If they are gripping the rifling, they will spin. If the spin, they will not tumble.

How are you measuring? If you are using a caliper, your measurements are very
suspect as they are +/-0.001, meaning a .002 error is possible. You need a micrometer
accurate to .0001" for this work. An affordable one (there are others, for sure) is a
Fowler from Enco Tools, which usually runs around $40.

Bill

landers
03-30-2013, 06:44 PM
My brain is faster than my fingers, I thought I put in all of the load data. I am using 4.6 gr. of HP-38, I do not have a chrony so the velocity is an educated guess from the Hodgdon manual. After following the great advise on this forum i really tried to set up my 9mm reloads before shooting them. I slugged my barrel, .3552 using a micrometer not a caliper. I made a dummy round and set up the crimp so the pulled bullet was .3565 dia. which matches unloaded bullets from the sizing die.

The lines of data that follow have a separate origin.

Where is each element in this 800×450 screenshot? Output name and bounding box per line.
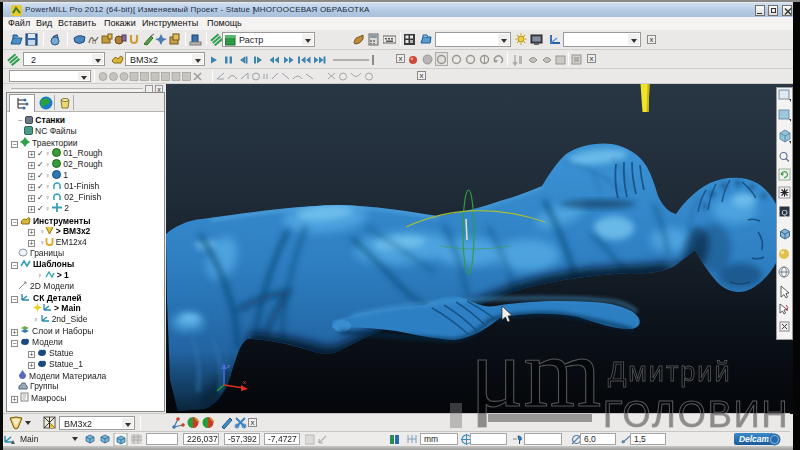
svg-text:n: n: [92, 38, 96, 45]
svg-text:Q: Q: [782, 208, 788, 217]
svg-text:z: z: [227, 363, 230, 369]
svg-text:x: x: [243, 379, 246, 385]
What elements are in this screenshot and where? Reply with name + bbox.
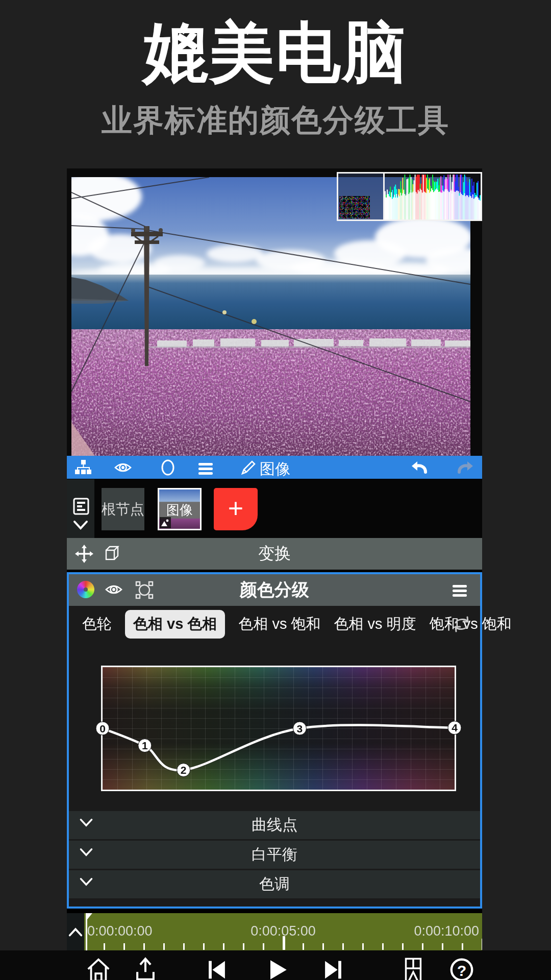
waveform-scope xyxy=(338,174,383,219)
grading-tabs: 色轮色相 vs 色相色相 vs 饱和色相 vs 明度饱和 vs 饱和 xyxy=(69,606,480,643)
menu-icon[interactable] xyxy=(198,458,217,479)
timeline-tick xyxy=(203,943,205,950)
chevron-down-icon[interactable] xyxy=(72,520,89,530)
timeline-tick xyxy=(362,943,364,950)
curve-editor: 01234 xyxy=(69,643,480,811)
section-title: 白平衡 xyxy=(69,844,480,865)
svg-text:4: 4 xyxy=(452,722,458,733)
grading-sections: 曲线点白平衡色调 xyxy=(69,811,480,898)
play-icon[interactable] xyxy=(264,955,290,980)
redo-icon[interactable] xyxy=(457,458,475,477)
section-title: 色调 xyxy=(69,874,480,895)
svg-text:0: 0 xyxy=(99,723,106,734)
timeline-tick xyxy=(263,943,264,950)
add-node-button[interactable]: + xyxy=(214,488,258,530)
grading-tab-3[interactable]: 色相 vs 明度 xyxy=(334,614,416,634)
curve-point-1[interactable]: 1 xyxy=(138,739,152,752)
page-title: 媲美电脑 xyxy=(0,9,551,97)
grading-section-0[interactable]: 曲线点 xyxy=(69,811,480,839)
skip-end-icon[interactable] xyxy=(320,955,346,980)
app-frame: 图像 xyxy=(67,168,482,950)
timeline-tick xyxy=(382,943,384,950)
page-subtitle: 业界标准的颜色分级工具 xyxy=(0,100,551,141)
timeline-tick xyxy=(342,943,344,950)
svg-text:?: ? xyxy=(457,962,467,979)
undo-icon[interactable] xyxy=(410,458,428,477)
timeline-tick xyxy=(243,943,244,950)
timeline-tick xyxy=(402,943,404,950)
timeline-collapse-button[interactable] xyxy=(67,913,84,951)
grading-tab-0[interactable]: 色轮 xyxy=(82,614,112,634)
layer-list-icon[interactable] xyxy=(73,498,89,515)
timeline-tick xyxy=(104,943,105,950)
curve-point-2[interactable]: 2 xyxy=(177,764,190,777)
render-frame-icon[interactable] xyxy=(400,955,427,980)
bottom-toolbar: ? xyxy=(0,950,551,980)
selected-node-label: 图像 xyxy=(260,459,290,480)
node-root[interactable]: 根节点 xyxy=(102,488,144,530)
refresh-icon[interactable] xyxy=(453,615,471,633)
node-tree-icon[interactable] xyxy=(74,458,92,477)
timeline-tick xyxy=(303,943,304,950)
timeline-tick xyxy=(223,943,224,950)
node-track: 根节点 图像 + xyxy=(67,479,482,538)
grading-section-2[interactable]: 色调 xyxy=(69,870,480,898)
scopes-overlay xyxy=(337,172,482,221)
timeline-tick xyxy=(283,936,285,950)
timeline-tick xyxy=(123,943,125,950)
svg-text:1: 1 xyxy=(142,740,148,751)
timeline-tick xyxy=(482,939,482,950)
transform-section-header[interactable]: 变换 xyxy=(67,538,482,572)
video-preview xyxy=(67,168,482,456)
curve-point-3[interactable]: 3 xyxy=(293,722,306,735)
node-image-label: 图像 xyxy=(159,502,200,519)
timeline-tick xyxy=(183,943,185,950)
export-icon[interactable] xyxy=(132,955,159,980)
grading-tab-2[interactable]: 色相 vs 饱和 xyxy=(238,614,320,634)
timeline-tick xyxy=(322,943,324,950)
timeline-tick xyxy=(143,943,145,950)
skip-start-icon[interactable] xyxy=(204,955,230,980)
node-image[interactable]: 图像 xyxy=(158,488,202,530)
help-icon[interactable]: ? xyxy=(448,955,475,980)
svg-text:3: 3 xyxy=(297,723,303,734)
timeline-tick xyxy=(462,943,463,950)
grading-section-1[interactable]: 白平衡 xyxy=(69,841,480,869)
thumbnail-badge xyxy=(160,517,171,528)
timeline-ruler[interactable]: 0:00:00:00 0:00:05:00 0:00:10:00 xyxy=(84,913,482,951)
menu-icon[interactable] xyxy=(453,581,471,601)
grading-header: 颜色分级 xyxy=(69,574,480,606)
transform-title: 变换 xyxy=(67,543,482,565)
grading-tab-1[interactable]: 色相 vs 色相 xyxy=(125,610,225,639)
curve-point-0[interactable]: 0 xyxy=(96,722,109,735)
edit-toolbar: 图像 xyxy=(67,456,482,479)
histogram-scope xyxy=(383,174,481,219)
timeline: 0:00:00:00 0:00:05:00 0:00:10:00 xyxy=(67,913,482,951)
curve-point-4[interactable]: 4 xyxy=(448,721,461,734)
home-icon[interactable] xyxy=(85,955,112,980)
circle-icon[interactable] xyxy=(159,458,177,477)
track-sidebar xyxy=(67,479,94,538)
section-title: 曲线点 xyxy=(69,815,480,836)
grading-title: 颜色分级 xyxy=(69,574,480,606)
svg-text:2: 2 xyxy=(181,764,187,776)
timeline-tick xyxy=(422,943,423,950)
timeline-time-end: 0:00:10:00 xyxy=(414,923,479,939)
playhead-flag xyxy=(86,913,92,921)
eye-icon[interactable] xyxy=(114,458,132,477)
timeline-tick xyxy=(442,943,443,950)
pencil-icon[interactable] xyxy=(239,458,258,477)
color-grading-panel: 颜色分级 色轮色相 vs 色相色相 vs 饱和色相 vs 明度饱和 vs 饱和 … xyxy=(67,572,482,909)
curve-canvas[interactable]: 01234 xyxy=(101,666,456,791)
timeline-tick xyxy=(163,943,165,950)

I use the same sizing die for my cast 147gr HP with great accuracy and results. If I missed anything please let me know.

Landers

runfiverun
03-30-2013, 06:49 PM
back the load down to about 3.6 grs and try again.
the longer boolit has a longer bearing surface it grips the rifling better.
they could both be somewhat undersized still.
you just get away with it in the case of the longer surface.

PS Paul
03-30-2013, 06:51 PM
Hmmmm. You've actually checked on a couple of things that we would immediately look to: size, slugging the bore and the possibility the boolit is being swaged dwon in the case when crimping......

So, what type of pistol AND have you shot other cast boolits in it before? Or is this the first go-round with cast in the gun?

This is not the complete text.